■ Work required:
Could you write out the data that follows, exactly and in full?

■ Given records:
○ ○ ○
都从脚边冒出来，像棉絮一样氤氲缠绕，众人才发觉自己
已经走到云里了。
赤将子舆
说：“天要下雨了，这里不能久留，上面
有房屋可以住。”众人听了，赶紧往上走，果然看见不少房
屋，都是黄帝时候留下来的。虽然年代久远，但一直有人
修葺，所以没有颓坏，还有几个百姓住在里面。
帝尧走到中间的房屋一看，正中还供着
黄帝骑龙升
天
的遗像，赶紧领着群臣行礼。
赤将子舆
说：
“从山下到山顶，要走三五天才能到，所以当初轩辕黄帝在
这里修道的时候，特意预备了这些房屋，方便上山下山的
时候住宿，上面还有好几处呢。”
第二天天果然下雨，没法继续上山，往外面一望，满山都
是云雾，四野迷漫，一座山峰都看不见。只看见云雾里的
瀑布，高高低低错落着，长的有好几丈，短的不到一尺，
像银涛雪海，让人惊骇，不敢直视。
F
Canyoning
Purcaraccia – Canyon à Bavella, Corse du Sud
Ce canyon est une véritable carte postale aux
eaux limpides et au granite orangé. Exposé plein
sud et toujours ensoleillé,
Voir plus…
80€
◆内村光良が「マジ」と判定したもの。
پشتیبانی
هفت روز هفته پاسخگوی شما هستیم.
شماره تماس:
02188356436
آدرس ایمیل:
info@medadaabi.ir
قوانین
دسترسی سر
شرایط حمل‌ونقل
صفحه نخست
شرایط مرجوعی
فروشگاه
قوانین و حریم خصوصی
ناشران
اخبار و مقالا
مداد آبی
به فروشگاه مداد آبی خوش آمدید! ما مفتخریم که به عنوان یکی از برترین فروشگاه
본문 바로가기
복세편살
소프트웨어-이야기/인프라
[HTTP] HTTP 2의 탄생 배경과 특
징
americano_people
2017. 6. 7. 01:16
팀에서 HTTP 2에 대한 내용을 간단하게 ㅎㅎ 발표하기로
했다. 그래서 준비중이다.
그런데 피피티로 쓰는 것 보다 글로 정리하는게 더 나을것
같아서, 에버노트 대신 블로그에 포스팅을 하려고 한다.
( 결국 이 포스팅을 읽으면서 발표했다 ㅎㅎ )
○ ○ ○
■ Answer to this problem:
都从脚边冒出来，像棉絮一样氤氲缠绕，众人才发觉自己
已经走到云里了。
赤将子舆
说：“天要下雨了，这里不能久留，上面
有房屋可以住。”众人听了，赶紧往上走，果然看见不少房
屋，都是黄帝时候留下来的。虽然年代久远，但一直有人
修葺，所以没有颓坏，还有几个百姓住在里面。
帝尧走到中间的房屋一看，正中还供着
黄帝骑龙升
天
的遗像，赶紧领着群臣行礼。
赤将子舆
说：
“从山下到山顶，要走三五天才能到，所以当初轩辕黄帝在
这里修道的时候，特意预备了这些房屋，方便上山下山的
时候住宿，上面还有好几处呢。”
第二天天果然下雨，没法继续上山，往外面一望，满山都
是云雾，四野迷漫，一座山峰都看不见。只看见云雾里的
瀑布，高高低低错落着，长的有好几丈，短的不到一尺，
像银涛雪海，让人惊骇，不敢直视。
F
Canyoning
Purcaraccia – Canyon à Bavella, Corse du Sud
Ce canyon est une véritable carte postale aux
eaux limpides et au granite orangé. Exposé plein
sud et toujours ensoleillé,
Voir plus…
80€
◆内村光良が「マジ」と判定したもの。
پشتیبانی
هفت روز هفته پاسخگوی شما هستیم.
شماره تماس:
02188356436
آدرس ایمیل:
info@medadaabi.ir
قوانین
دسترسی سر
شرایط حمل‌ونقل
صفحه نخست
شرایط مرجوعی
فروشگاه
قوانین و حریم خصوصی
ناشران
اخبار و مقالا
مداد آبی
به فروشگاه مداد آبی خوش آمدید! ما مفتخریم که به عنوان یکی از برترین فروشگاه
본문 바로가기
복세편살
소프트웨어-이야기/인프라
[HTTP] HTTP 2의 탄생 배경과 특
징
americano_people
2017. 6. 7. 01:16
팀에서 HTTP 2에 대한 내용을 간단하게 ㅎㅎ 발표하기로
했다. 그래서 준비중이다.
그런데 피피티로 쓰는 것 보다 글로 정리하는게 더 나을것
같아서, 에버노트 대신 블로그에 포스팅을 하려고 한다.
( 결국 이 포스팅을 읽으면서 발표했다 ㅎㅎ )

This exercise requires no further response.